**DATA IN THIS EXERCISE:**
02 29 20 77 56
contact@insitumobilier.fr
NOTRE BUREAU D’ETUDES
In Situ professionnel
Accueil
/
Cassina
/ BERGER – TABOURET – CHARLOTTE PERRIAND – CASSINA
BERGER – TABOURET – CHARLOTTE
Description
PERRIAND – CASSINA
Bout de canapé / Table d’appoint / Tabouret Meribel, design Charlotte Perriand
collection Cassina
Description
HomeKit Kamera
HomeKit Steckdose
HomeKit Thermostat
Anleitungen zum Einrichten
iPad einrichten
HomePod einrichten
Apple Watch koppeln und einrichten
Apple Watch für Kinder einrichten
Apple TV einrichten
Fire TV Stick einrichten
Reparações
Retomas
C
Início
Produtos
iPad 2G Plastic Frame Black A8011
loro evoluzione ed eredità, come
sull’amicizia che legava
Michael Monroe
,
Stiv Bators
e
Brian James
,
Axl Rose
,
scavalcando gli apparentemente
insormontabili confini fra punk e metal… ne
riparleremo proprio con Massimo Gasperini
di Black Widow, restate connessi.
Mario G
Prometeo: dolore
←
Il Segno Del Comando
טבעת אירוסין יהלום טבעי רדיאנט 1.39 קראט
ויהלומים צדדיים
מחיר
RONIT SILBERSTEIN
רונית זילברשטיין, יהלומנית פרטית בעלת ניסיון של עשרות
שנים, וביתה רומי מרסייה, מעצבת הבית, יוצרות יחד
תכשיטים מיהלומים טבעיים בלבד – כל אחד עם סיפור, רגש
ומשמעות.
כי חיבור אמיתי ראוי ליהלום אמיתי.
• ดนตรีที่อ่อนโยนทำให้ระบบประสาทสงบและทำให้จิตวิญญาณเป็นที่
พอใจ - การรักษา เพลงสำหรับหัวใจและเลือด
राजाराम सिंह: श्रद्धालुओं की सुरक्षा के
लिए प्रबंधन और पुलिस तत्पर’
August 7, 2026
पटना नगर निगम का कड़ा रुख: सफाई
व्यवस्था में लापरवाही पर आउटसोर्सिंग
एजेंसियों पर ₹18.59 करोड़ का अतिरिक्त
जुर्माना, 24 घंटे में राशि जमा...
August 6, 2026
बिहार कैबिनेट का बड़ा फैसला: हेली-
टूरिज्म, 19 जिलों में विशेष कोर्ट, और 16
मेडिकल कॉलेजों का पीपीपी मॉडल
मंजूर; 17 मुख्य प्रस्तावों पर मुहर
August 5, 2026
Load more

...

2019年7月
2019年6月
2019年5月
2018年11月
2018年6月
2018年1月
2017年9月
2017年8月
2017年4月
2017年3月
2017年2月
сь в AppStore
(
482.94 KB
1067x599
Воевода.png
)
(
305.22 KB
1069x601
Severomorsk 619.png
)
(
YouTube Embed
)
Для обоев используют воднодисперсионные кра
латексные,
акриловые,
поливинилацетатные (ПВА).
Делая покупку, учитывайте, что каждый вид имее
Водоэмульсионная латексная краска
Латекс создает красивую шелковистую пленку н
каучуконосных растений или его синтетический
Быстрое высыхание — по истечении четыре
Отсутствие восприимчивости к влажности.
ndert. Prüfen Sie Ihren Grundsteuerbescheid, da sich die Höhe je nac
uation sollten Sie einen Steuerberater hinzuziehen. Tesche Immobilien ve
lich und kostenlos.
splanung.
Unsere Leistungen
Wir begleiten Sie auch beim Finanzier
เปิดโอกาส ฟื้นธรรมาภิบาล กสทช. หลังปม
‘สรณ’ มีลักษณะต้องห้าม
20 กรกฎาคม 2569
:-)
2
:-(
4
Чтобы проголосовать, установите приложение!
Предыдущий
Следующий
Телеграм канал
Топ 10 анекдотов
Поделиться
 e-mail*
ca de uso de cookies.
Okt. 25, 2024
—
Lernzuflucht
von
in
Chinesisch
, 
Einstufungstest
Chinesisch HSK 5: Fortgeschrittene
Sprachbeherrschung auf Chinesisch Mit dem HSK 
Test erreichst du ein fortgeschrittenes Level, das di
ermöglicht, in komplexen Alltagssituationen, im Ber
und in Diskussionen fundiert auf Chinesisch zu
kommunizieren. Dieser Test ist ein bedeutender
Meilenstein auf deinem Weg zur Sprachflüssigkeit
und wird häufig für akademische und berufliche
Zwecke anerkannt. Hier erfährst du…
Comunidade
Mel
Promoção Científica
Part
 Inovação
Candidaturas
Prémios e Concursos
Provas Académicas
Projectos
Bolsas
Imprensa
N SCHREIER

**ACTIVITY:** Look through the entries above and count each line holding "iPad"; report the count alone.

**EXERCISE RESPONSE:** 2